WHAT THE TASK ASKS: The line containing "rekao je Moseri." marks where to begin. Write out that line and every line after it exactly, through the last line below.

· · · · · · ·

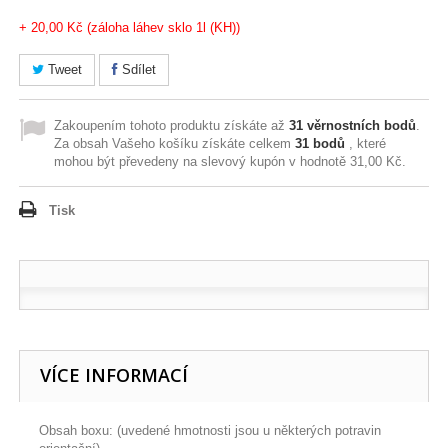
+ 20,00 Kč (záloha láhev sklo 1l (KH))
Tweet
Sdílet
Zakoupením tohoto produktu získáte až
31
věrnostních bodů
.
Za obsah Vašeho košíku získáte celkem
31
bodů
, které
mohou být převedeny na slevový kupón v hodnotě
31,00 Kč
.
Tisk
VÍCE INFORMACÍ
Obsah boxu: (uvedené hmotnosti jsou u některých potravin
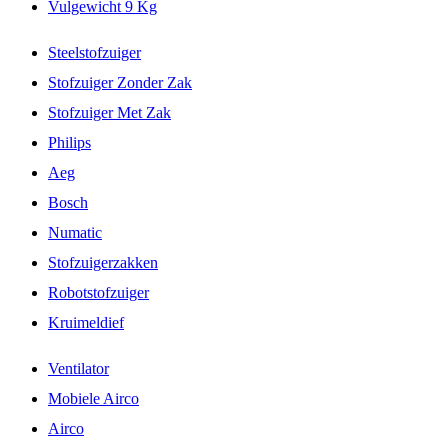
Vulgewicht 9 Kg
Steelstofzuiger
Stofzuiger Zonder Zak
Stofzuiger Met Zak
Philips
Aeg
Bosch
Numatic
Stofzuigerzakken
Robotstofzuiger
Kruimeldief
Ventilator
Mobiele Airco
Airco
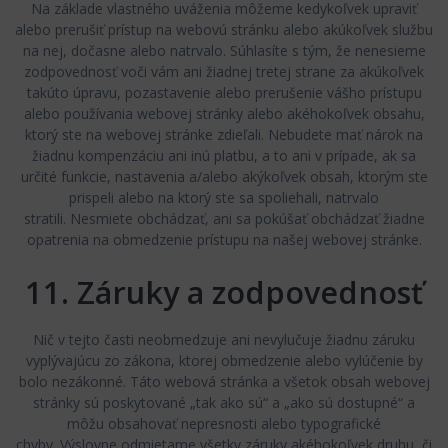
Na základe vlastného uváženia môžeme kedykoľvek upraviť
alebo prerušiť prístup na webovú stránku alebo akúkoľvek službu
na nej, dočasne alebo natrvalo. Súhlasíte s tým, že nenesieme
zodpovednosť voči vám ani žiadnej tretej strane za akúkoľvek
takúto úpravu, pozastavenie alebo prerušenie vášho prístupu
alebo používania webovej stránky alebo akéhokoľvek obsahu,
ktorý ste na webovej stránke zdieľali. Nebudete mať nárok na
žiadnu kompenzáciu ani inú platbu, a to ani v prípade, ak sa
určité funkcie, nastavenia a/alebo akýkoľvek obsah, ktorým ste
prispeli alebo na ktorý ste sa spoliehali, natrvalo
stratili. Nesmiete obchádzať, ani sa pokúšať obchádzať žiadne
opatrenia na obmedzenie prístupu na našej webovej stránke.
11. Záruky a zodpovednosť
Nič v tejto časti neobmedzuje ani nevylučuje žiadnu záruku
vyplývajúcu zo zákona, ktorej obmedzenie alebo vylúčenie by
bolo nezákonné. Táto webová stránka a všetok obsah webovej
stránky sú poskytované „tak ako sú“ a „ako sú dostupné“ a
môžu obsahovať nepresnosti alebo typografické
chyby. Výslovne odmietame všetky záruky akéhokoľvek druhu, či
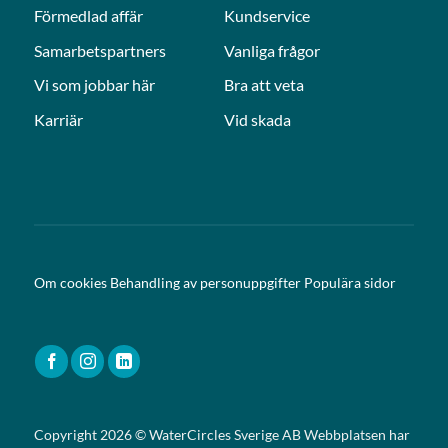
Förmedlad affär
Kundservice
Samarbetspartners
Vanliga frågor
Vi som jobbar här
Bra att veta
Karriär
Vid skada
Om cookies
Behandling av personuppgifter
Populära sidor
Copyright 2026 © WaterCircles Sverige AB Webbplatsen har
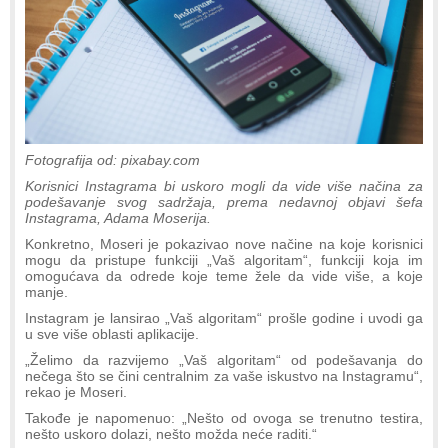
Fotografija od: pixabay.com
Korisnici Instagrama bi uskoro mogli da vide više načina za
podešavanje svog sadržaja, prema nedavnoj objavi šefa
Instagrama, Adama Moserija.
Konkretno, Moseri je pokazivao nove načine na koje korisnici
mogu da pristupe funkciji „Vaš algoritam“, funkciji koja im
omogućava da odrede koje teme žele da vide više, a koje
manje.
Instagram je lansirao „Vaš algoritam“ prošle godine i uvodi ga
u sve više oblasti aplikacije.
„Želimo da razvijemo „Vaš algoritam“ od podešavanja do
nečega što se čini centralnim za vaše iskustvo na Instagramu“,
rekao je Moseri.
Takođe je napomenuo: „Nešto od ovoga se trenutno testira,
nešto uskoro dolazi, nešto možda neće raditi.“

· · · · · · ·

EXERCISE RESPONSE:
rekao je Moseri.
Takođe je napomenuo: „Nešto od ovoga se trenutno testira,
nešto uskoro dolazi, nešto možda neće raditi.“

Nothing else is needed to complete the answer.